PROVIDED DATA
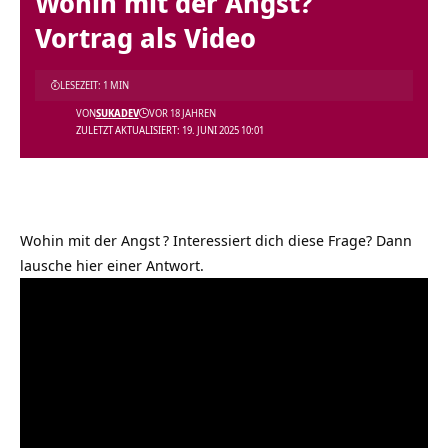
Wohin mit der Angst?
Vortrag als Video
LESEZEIT: 1 MIN
VON
SUKADEV
VOR 18 JAHREN
ZULETZT AKTUALISIERT: 19. JUNI 2025 10:01
Wohin mit der Angst
? Interessiert dich diese Frage? Dann
lausche hier einer Antwort.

WHAT NEEDS TO BE DONE
What lines of the material contain "Wohin"? Show them.

REPLY
Wohin mit der Angst?
Wohin mit der Angst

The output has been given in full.